In the data below, find each line that contains the word "Cimetière" and copy it.

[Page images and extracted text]
• • •

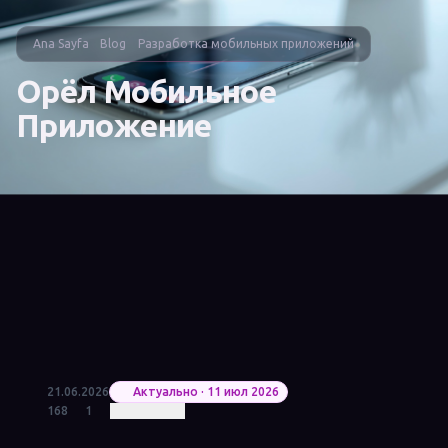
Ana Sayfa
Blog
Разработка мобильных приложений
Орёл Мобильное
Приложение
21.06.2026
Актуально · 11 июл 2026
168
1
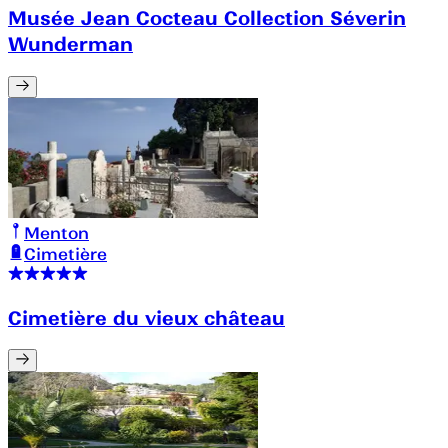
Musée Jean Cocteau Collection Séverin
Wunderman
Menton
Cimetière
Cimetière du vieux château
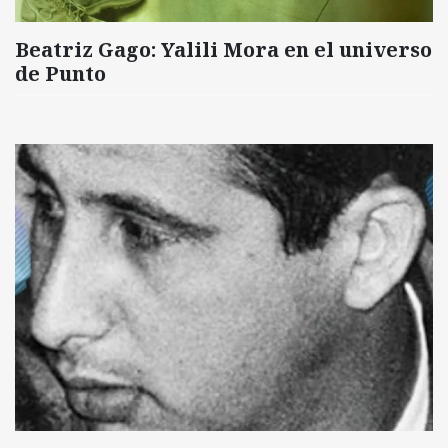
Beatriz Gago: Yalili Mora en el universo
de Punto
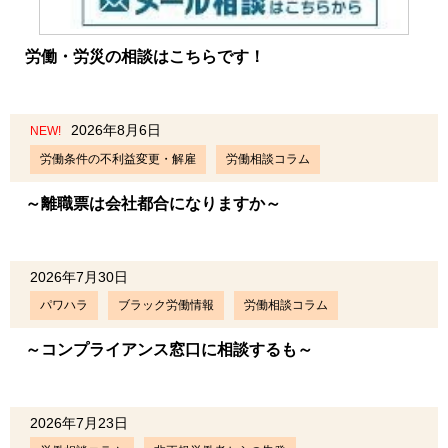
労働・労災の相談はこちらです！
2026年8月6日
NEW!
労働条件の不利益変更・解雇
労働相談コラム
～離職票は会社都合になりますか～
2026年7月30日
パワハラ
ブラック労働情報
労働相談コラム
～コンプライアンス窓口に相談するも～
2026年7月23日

• • •

▸ Output below
Cimetière
Cimetière du vieux château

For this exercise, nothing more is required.